What you should do: Scan the lines below and report each one containing "preview" by copying it.

___ Material provided

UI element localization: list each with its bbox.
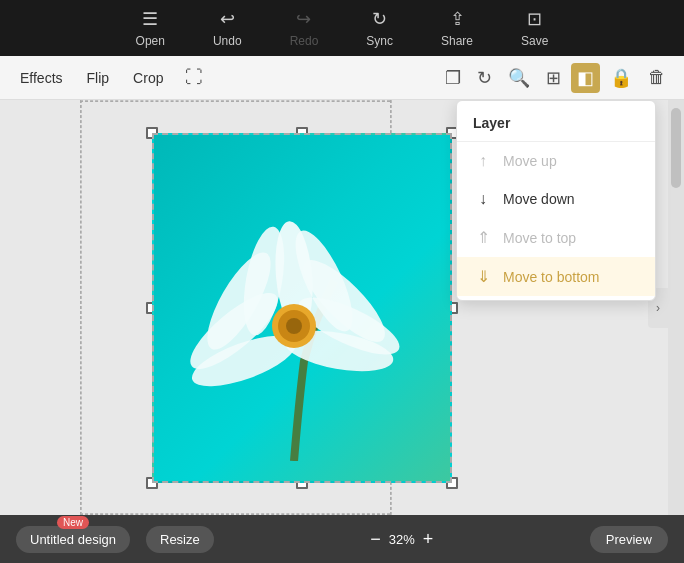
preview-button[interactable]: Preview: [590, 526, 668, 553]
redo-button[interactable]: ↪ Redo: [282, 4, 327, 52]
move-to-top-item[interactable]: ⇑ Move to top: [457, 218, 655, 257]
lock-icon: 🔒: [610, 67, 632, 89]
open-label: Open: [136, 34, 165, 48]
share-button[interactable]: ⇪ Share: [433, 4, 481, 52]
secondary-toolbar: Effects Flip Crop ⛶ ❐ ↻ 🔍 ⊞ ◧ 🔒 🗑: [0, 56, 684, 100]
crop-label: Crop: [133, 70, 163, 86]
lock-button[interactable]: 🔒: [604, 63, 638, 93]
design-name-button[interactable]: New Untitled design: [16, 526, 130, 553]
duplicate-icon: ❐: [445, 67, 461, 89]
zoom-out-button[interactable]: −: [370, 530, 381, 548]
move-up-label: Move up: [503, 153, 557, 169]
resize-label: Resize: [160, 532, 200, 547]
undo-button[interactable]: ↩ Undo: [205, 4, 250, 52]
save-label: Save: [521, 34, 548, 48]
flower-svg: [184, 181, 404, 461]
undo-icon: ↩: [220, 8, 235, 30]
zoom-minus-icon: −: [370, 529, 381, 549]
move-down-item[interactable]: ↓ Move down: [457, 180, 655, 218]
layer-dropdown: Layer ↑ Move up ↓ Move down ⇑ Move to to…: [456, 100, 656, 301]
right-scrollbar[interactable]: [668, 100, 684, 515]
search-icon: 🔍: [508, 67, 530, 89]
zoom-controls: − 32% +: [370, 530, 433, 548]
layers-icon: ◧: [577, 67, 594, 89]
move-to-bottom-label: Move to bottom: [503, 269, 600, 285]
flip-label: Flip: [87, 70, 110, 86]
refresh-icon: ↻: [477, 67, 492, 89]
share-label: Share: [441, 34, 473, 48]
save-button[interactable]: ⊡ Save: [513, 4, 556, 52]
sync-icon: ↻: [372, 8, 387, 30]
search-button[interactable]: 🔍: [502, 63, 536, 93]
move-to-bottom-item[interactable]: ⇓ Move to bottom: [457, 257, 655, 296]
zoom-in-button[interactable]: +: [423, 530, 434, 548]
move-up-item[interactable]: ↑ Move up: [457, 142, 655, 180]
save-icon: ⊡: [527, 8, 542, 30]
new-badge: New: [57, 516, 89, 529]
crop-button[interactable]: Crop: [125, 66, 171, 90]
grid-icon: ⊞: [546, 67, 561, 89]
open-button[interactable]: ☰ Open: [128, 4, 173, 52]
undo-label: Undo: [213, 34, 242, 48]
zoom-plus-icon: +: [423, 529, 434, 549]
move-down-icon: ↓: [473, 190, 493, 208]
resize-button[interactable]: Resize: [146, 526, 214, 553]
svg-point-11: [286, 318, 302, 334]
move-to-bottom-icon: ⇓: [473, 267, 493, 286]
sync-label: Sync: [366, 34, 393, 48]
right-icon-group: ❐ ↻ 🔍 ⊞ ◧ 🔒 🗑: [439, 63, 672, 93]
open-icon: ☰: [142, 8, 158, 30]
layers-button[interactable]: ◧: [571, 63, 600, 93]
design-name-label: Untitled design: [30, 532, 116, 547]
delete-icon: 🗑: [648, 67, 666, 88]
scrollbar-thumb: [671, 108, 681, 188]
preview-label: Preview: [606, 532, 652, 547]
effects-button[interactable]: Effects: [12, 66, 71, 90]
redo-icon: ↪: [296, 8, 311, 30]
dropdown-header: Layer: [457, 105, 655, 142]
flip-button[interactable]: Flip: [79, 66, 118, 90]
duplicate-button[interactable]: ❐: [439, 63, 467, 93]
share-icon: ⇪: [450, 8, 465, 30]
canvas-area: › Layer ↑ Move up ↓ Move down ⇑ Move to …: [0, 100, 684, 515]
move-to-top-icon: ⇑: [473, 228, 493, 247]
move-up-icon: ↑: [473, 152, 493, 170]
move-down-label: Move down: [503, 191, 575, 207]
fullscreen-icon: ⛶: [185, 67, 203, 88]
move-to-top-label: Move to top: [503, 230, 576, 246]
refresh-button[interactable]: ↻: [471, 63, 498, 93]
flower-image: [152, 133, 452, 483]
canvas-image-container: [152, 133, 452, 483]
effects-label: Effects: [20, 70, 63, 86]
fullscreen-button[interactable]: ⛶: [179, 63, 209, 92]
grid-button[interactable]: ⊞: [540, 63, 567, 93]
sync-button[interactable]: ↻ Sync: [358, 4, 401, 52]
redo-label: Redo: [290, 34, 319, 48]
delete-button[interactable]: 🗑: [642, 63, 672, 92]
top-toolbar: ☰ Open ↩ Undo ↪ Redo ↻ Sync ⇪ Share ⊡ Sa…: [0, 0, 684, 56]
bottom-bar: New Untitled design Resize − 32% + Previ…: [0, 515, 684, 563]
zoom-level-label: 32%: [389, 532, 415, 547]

______
___ Material provided

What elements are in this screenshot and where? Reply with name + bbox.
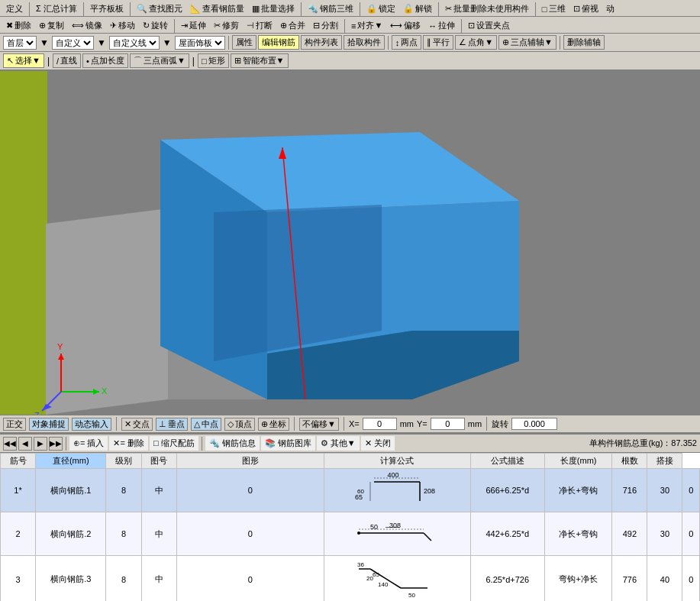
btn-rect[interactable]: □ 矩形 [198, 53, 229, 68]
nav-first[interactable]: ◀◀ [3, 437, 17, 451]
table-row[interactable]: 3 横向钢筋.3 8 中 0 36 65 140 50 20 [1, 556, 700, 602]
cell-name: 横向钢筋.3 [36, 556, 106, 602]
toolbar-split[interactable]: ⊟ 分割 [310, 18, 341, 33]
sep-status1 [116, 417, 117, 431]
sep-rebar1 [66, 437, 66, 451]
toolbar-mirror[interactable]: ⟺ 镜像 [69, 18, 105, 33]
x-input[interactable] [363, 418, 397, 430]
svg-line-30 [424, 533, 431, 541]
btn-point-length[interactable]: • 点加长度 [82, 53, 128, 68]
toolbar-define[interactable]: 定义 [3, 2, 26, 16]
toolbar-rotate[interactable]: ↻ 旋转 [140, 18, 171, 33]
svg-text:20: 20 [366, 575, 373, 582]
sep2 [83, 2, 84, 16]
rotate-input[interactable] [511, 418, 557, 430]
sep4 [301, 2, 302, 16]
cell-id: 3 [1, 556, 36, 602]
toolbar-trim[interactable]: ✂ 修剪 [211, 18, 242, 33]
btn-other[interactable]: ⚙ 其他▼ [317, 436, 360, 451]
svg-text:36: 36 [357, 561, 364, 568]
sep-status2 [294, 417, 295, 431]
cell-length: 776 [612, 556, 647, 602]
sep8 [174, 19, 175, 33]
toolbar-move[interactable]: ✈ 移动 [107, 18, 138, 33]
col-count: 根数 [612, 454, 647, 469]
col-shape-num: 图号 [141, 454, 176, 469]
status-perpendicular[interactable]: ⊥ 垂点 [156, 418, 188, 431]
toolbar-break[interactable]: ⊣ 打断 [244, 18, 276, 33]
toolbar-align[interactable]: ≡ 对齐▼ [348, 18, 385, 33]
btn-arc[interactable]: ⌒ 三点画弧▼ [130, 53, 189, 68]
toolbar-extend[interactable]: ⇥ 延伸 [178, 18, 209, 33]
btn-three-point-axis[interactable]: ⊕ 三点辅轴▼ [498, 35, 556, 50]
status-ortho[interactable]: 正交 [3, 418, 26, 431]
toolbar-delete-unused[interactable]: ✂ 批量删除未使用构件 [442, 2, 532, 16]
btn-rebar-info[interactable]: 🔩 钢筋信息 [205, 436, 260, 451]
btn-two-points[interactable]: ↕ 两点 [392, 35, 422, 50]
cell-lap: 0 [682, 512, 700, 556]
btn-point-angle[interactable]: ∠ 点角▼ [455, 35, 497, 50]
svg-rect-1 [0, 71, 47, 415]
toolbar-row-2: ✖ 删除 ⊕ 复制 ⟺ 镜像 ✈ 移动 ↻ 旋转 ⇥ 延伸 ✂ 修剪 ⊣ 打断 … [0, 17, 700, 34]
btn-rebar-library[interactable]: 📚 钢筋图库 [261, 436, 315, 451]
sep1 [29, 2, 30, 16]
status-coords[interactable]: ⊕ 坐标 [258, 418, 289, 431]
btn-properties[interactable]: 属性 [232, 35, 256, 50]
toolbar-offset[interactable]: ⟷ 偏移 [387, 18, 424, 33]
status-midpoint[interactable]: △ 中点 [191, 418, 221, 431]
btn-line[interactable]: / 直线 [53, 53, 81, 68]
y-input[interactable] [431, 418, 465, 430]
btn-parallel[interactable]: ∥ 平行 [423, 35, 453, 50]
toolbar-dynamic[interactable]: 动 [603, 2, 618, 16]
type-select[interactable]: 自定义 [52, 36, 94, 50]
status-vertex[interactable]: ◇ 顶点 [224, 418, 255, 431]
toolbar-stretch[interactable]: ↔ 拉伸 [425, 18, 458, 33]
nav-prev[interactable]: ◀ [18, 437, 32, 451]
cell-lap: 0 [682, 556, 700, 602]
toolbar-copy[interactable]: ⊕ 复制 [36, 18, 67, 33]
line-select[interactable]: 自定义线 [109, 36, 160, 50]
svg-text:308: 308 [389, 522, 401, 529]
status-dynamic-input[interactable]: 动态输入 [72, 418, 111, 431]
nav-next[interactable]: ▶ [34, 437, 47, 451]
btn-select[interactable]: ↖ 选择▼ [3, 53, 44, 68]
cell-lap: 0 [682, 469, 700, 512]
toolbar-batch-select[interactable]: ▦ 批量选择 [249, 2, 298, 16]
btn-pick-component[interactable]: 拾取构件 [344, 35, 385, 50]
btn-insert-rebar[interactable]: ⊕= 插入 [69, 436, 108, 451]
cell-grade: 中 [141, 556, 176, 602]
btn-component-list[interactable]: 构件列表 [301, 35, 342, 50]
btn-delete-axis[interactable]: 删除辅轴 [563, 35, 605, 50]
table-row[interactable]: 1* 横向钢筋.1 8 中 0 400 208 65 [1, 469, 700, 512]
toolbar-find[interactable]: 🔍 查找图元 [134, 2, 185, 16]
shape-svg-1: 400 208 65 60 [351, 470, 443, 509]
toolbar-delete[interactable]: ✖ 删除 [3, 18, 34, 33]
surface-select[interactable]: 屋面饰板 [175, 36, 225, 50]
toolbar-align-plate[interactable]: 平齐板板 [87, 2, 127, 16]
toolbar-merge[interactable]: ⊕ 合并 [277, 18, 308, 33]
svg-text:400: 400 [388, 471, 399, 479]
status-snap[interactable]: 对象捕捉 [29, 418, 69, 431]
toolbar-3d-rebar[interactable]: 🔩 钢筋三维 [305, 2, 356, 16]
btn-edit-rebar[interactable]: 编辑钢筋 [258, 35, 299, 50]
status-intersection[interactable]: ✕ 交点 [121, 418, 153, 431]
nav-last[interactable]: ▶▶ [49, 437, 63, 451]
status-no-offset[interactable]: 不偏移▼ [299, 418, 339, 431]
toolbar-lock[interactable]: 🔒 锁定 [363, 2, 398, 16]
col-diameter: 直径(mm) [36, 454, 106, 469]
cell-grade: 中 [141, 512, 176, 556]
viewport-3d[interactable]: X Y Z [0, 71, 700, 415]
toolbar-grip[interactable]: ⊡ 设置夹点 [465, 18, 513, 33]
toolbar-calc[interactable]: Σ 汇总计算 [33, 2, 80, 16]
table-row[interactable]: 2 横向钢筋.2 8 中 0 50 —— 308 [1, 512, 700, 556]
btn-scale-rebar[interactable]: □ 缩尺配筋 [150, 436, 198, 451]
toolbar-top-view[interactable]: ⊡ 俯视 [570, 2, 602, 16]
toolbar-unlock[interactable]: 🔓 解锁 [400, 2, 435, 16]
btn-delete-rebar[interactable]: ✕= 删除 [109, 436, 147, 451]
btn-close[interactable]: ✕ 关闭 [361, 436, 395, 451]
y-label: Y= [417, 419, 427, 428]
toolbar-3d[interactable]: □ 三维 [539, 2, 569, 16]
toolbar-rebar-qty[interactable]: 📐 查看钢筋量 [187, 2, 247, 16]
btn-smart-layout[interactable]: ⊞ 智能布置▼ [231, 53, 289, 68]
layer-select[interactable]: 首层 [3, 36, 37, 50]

______

Response:
preview-button[interactable]: Preview: [590, 526, 668, 553]
preview-label: Preview: [606, 532, 652, 547]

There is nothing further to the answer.